I recall watching a documentary about the Battleship Bismarck — possibly the one that was made when they found the wreck of HMS Hood. They had a long montage of contemporary film clips – that is, wartime combat footage – that played behind the description of the Denmark Straits fight in which Hood was sunk. Right in the middle of the montage was a clip of a battleship firing a full broadside.
An IOWA-class battleship. That is, an AMERICAN battleship!
In a documentary about a battle between a German battleship and a British battlecruiser.
[insert wholly not-safe-for-work rant about how grossly incompetent their historical experts must have been]
I, too, loved Airwolf – thought the ‘copter was cool, but loved Santini/Hawk snarky comments. Didn’t care much for Blue Thunder though.
The Blue Thunder movie was OK – the part about the heat seeking missile and the chicken rotisserie place, however, was delightful.
LOL, try watching it with a bunch of Naval Aviators on deployment… THAT was an educational beat down of massive proportions, including screaming at the screen! LOL… And harassment of ‘certain’ individuals that actually flew in the movie for years afterward… 🙂 Also the same for Hunt for Red October. I’m NOT allowed to watch that one in polite company… snerk…
The North Texas Writers don’t count as polite company, surely? I find the telling entertaining, and easy research!
Life imitating art: British library cleaner rearranges books by size: https://pjmedia.com/instapundit/368624/ .
If that’s actually a picture of it, it makes perfect sense– and zeal had nothing to do with it. Possibly some passive aggressive commentary on how frequently whoever shelves the books can’t figure out their vowels, much less the rest of the alphabet….
Pull books off ONE shelf, pile next to you so they don’t fall over.
Clean the shelf as it has never been cleaned before.
Move to next shelf, doing the same, until you reach the end.
Go back to the start, and put the pile of books back on the now dry shelf, in the order they didn’t fall over in.

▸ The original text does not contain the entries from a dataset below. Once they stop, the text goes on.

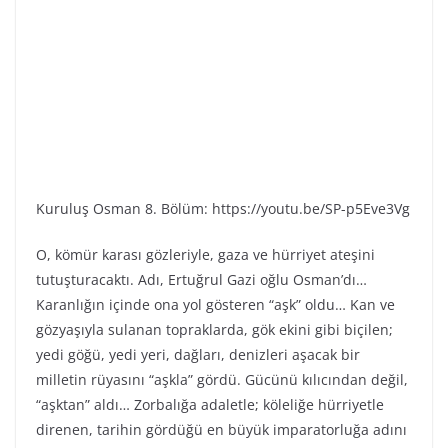
Kuruluş Osman 8. Bölüm: https://youtu.be/SP-p5Eve3Vg
O, kömür karası gözleriyle, gaza ve hürriyet ateşini
tutuşturacaktı. Adı, Ertuğrul Gazi oğlu Osman’dı…
Karanlığın içinde ona yol gösteren “aşk” oldu… Kan ve
gözyaşıyla sulanan topraklarda, gök ekini gibi biçilen;
yedi göğü, yedi yeri, dağları, denizleri aşacak bir
milletin rüyasını “aşkla” gördü. Gücünü kılıcından değil,
“aşktan” aldı… Zorbalığa adaletle; köleliğe hürriyetle
direnen, tarihin gördüğü en büyük imparatorluğa adını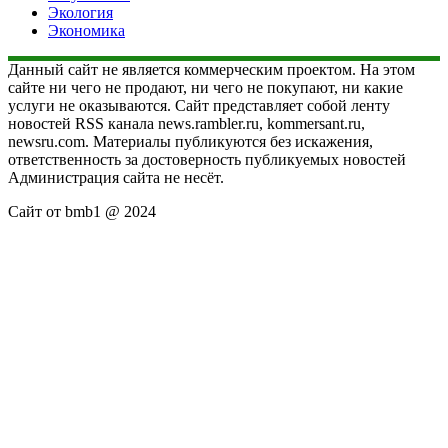
Экология
Экономика
Данный сайт не является коммерческим проектом. На этом
сайте ни чего не продают, ни чего не покупают, ни какие
услуги не оказываются. Сайт представляет собой ленту
новостей RSS канала news.rambler.ru, kommersant.ru,
newsru.com. Материалы публикуются без искажения,
ответственность за достоверность публикуемых новостей
Администрация сайта не несёт.
Сайт от bmb1 @ 2024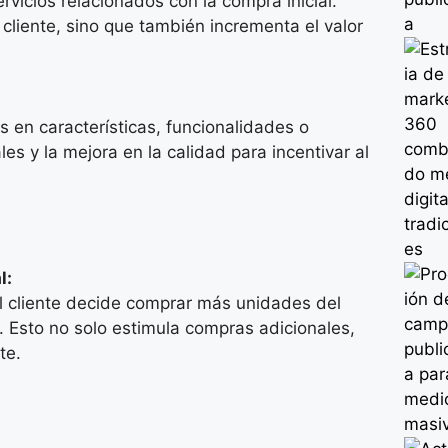
vicios relacionados con la compra inicial.
 cliente, sino que también incrementa el valor
 en características, funcionalidades o
es y la mejora en la calidad para incentivar al
l:
l cliente decide comprar más unidades del
. Esto no solo estimula compras adicionales,
te.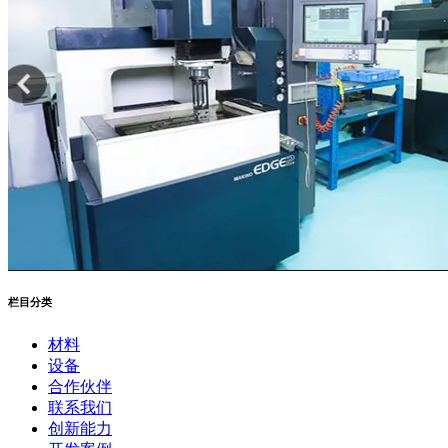
栏目分类
材料
设备
合作伙伴
联系我们
创新能力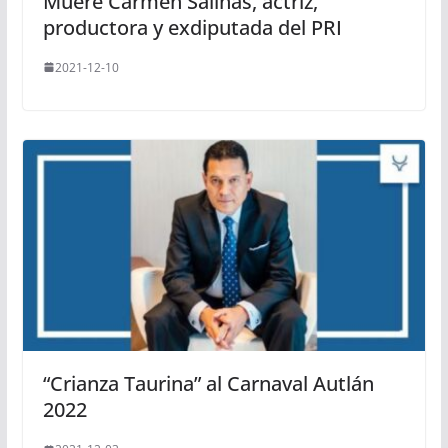
Muere Carmen Salinas, actriz,
productora y exdiputada del PRI
2021-12-10
“Crianza Taurina” al Carnaval Autlán
2022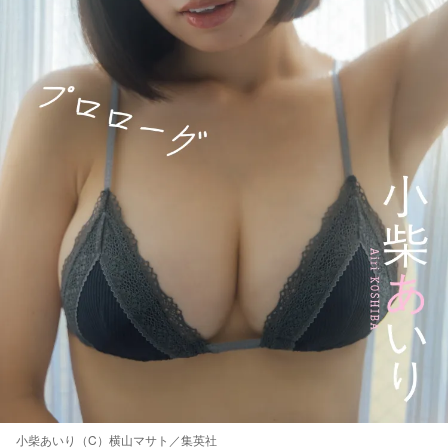
小柴あいり（C）横山マサト／集英社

Boom, the books are “rearranged by size”– except not exactly as big of a job as they made that sound. Heck, most of the libraries and book stores that I’ve browsed in lately will have the hard backs sorted by alphabet, then the paperbacks sorted by alphabet, even if they don’t have different sections.
When I was in AF training, our squadrons were just lined up, and then “taller-tapped” anyone shorter than we were, and replaced them.
That person did that same thing!
(Just found this at Instapundit.)
You beat me to it!
I can’t go to movies with characters riding horses at all. I am so bad about muttering about how the they are using the wrong bridle or bit, or saddle, or that the horse is not the right one for the job. I will critique the riding styles, apparel, and the way people are saddling and grooming the horse. Spending over 30 yrs riding and competing has made me way too critical to be around then.
I’ve ridden just enough to wince at the really obvious errors.
Topgun…reminds me…the late and very great blogger Neptunus Lex was once exec officer of the TOPGUN school. Here’s a post about time time his daughter’s friend said, “So, (the Kat) tells me you were in TOPGUN?”
I used to comment at Lex’s place from time to time, under my older nom de cyber. His was one of the best blogs, bar none.
Lex–Brilliant writer, I’m sure he was a superb officer. After he was killed, the blog disappeared and could not be restored, but Bill Brandt did great work in finding copies of most of the posts in various places and assembling them at The Lexicans. If anyone here is not familar with Lex’s work, he’s very much worth reading.
I took my dad to go see Master and Commander, because I wuvs him. And I sat next to him and listened to him mutter about historical errors, because it was funny as heck. And since I know a little about Napoleonic stuff because I read Heyer, I also had some mutterings. Fortunately, there was no one sitting right next to us.
But the musical evening was pretty authentic!